The key concept underlying cache coloring is a fragmentation of the memory space into a set of sub-spaces called colors that are mapped to disjoint cache partitions. Technically, the whole memory space is first divided into a number of subsequent regions. Then each region is in turn divided into a number of subsequent sub-colors. The generic i-th color is then obtained by all the i-th sub-colors in each region.

                  Region j            Region j+1
      .....................   ............
      .                     . .
      .                       .
  _ _ _______________ _ _____________________ _ _
      |     |     |     |     |     |     |
      | c_0 | c_1 |     | c_n | c_0 | c_1 |
 _ _ _|_____|_____|_ _ _|_____|_____|_____|_ _ _
          :                       :
          :                       :...         ... .
          :                            color 0
          :...........................         ... .
                                      :
. . ..................................:

How colors are actually defined depends on the function that maps memory to cache lines. In case of physically-indexed, physically-tagged caches with linear mapping, the set index is found by extracting some contiguous bits from the physical address. This allows colors to be defined as shown in figure: they appear in memory as subsequent blocks of equal size and repeats themselves after n different colors, where n is the total number of colors.

If some kind of bit shuffling appears in the mapping function, then colors assume a different layout in memory.

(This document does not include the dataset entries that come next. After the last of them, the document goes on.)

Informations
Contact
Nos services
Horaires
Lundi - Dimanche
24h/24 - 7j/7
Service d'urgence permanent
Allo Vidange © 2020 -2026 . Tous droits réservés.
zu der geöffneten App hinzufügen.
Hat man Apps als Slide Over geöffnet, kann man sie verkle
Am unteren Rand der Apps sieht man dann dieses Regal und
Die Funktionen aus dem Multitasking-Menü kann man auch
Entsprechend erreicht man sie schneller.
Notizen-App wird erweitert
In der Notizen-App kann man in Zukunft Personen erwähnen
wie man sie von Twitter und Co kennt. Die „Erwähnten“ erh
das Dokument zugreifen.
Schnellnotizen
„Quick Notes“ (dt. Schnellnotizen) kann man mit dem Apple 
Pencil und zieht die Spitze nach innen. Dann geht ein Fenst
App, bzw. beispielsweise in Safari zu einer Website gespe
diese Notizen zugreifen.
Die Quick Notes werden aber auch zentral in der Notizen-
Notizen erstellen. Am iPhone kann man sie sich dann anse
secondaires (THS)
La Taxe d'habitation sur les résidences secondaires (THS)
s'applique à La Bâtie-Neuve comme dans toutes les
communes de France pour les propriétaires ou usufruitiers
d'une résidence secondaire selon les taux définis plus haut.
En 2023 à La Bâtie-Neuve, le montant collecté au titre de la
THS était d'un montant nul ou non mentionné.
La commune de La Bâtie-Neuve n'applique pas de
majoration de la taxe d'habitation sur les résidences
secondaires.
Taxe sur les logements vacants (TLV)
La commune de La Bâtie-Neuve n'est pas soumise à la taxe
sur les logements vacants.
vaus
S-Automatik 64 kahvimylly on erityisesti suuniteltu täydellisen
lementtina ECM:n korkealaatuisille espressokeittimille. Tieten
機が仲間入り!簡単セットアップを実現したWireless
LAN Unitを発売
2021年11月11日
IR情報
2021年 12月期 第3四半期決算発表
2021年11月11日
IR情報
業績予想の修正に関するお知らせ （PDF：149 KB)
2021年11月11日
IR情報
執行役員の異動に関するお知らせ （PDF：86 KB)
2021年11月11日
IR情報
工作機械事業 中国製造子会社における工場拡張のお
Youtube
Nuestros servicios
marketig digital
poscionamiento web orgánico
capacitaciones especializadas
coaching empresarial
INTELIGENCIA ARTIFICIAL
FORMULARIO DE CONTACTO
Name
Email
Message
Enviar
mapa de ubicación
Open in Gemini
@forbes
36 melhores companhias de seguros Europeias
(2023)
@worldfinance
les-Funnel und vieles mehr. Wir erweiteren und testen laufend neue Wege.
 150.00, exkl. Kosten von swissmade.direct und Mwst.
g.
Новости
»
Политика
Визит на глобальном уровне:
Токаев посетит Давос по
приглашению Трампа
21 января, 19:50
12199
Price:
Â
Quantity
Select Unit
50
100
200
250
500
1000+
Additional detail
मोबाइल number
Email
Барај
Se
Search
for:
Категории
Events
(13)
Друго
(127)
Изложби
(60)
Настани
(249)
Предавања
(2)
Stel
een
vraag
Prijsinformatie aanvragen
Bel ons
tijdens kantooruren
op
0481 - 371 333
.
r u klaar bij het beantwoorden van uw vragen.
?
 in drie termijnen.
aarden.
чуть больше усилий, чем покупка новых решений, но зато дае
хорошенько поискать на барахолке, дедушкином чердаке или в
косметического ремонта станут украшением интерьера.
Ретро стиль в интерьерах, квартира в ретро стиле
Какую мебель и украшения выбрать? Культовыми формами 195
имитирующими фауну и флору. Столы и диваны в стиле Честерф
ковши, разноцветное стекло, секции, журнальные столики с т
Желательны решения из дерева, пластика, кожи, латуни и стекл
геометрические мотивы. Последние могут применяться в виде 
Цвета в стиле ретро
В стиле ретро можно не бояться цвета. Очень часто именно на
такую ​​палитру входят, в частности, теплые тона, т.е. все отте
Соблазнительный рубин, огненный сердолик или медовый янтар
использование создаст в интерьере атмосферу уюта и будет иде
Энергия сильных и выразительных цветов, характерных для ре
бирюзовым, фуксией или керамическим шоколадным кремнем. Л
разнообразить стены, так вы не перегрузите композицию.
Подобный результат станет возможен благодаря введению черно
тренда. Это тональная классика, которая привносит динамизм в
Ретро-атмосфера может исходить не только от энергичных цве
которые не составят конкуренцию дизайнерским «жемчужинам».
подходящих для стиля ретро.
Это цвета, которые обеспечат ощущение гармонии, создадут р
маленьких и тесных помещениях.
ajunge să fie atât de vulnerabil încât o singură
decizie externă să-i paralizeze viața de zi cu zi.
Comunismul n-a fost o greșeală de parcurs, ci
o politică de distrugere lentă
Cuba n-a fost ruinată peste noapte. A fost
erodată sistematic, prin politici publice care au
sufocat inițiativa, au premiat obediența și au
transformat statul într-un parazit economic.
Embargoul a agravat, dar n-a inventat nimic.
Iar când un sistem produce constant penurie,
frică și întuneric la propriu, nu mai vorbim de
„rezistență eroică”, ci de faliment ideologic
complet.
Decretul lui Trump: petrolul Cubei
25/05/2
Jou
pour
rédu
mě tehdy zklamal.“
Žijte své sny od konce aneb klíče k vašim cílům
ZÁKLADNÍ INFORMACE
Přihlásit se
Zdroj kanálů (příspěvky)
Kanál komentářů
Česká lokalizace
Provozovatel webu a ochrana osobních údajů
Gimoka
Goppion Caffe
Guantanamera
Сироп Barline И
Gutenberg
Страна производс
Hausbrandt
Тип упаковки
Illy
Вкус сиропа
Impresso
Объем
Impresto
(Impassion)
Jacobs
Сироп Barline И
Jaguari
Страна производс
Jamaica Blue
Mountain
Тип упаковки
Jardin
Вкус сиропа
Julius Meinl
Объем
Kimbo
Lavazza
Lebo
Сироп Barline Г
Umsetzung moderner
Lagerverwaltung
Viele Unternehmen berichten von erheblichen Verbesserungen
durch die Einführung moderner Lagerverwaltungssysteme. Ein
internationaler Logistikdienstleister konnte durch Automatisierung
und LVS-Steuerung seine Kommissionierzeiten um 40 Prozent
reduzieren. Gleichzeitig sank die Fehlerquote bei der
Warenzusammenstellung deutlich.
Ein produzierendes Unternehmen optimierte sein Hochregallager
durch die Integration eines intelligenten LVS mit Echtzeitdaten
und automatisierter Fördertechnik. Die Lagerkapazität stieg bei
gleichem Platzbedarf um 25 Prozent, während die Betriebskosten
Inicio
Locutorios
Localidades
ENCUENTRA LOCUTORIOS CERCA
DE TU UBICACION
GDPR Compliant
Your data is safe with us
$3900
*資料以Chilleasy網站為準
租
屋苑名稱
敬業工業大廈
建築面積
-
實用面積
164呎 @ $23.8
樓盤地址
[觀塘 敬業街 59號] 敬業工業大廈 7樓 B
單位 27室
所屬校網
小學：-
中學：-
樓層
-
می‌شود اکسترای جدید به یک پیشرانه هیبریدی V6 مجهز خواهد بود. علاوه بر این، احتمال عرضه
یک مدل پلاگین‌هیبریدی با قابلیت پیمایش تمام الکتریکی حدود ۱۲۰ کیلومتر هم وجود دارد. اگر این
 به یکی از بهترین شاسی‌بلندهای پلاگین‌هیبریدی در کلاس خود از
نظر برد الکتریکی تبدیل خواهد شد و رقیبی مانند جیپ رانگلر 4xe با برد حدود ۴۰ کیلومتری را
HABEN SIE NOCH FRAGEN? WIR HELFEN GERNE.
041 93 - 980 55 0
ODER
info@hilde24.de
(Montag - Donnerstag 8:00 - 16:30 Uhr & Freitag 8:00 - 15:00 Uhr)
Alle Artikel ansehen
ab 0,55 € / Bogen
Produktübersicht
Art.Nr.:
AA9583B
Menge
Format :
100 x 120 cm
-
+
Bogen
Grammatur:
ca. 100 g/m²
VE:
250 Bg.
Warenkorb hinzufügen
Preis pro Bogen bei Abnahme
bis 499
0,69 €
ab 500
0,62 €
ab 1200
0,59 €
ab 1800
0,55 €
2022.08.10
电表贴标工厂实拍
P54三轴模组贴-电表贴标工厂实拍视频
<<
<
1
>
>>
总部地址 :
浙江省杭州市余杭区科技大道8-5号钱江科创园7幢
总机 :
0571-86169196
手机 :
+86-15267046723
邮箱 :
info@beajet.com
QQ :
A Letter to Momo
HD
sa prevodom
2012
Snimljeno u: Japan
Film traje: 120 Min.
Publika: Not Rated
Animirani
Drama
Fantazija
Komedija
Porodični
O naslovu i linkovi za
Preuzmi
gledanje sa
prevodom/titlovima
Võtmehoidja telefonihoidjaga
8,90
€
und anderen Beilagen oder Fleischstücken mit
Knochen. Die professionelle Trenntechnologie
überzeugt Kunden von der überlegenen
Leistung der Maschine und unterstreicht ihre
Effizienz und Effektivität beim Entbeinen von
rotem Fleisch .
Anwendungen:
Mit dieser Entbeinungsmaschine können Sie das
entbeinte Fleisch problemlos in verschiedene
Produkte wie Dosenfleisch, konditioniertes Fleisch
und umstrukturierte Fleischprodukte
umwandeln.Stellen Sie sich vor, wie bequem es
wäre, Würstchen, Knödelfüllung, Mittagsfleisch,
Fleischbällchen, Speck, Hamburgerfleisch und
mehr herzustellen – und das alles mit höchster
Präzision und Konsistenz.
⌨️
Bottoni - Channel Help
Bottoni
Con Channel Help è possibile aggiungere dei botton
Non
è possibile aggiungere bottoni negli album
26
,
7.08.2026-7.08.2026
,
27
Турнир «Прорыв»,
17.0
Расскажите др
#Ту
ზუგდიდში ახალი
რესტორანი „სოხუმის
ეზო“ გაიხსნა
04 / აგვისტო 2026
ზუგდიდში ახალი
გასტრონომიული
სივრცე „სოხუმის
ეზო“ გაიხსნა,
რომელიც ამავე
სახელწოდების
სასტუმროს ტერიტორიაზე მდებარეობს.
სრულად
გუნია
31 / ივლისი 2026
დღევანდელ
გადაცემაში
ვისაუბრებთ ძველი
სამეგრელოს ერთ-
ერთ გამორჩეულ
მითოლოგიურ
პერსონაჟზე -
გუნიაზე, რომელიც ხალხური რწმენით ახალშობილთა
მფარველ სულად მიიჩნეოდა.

Those kind of caches aren’t supported by the current implementation.

Note: Finding the exact cache mapping function can be a really difficult task since it’s not always documented in the CPU manual. As said Cortex-A53, A57 and A72 are known to work with the current implementation.

How to compute the number of colors

Given the linear mapping from physical memory to cache lines for granted, the number of available colors for a specific platform is computed using three parameters:

  • the size of the LLC.

  • the number of the LLC ways.

  • the page size used by Xen.

The first two parameters can be found in the processor manual, while the third one is the minimum mapping granularity. Dividing the cache size by the number of its ways we obtain the size of a way. Dividing this number by the page size, the number of total cache colors is found. So for example an Arm Cortex-A53 with a 16-ways associative 1 MiB LLC can isolate up to 16 colors when pages are 4 KiB in size.

Effective colors assignment

When assigning colors, if one wants to avoid cache interference between two domains, different colors needs to be used for their memory.

Command line parameters

Specific documentation is available at docs/misc/xen-command-line.pandoc.

Parameter

Description

llc-coloring

Enable coloring at runtime

llc-size

Set the LLC size

llc-nr-ways

Set the LLC number of ways

dom0-llc-colors

Dom0 color configuration

buddy-alloc-size

Buddy allocator reserved size

xen-llc-colors

Xen color configuration

Colors selection format

Regardless of the memory pool that has to be colored (Xen, Dom0/DomUs), the color selection can be expressed using the same syntax. In particular a comma-separated list of colors or ranges of colors is used. Ranges are hyphen-separated intervals (such as 0-4) and are inclusive on both sides.

Note that:

  • no spaces are allowed between values.

  • no overlapping ranges or duplicated colors are allowed.

  • values must be written in ascending order.

Examples:

Configuration

Actual selection

1-2,5-8

[1, 2, 5, 6, 7, 8]

4-8,10,11,12

[4, 5, 6, 7, 8, 10, 11, 12]

0

[0]

Auto-probing of LLC specs

LLC size and number of ways are probed automatically by default.

In the Arm implementation, this is done by inspecting the CLIDR_EL1 register. This means that other system caches that aren’t visible there are ignored.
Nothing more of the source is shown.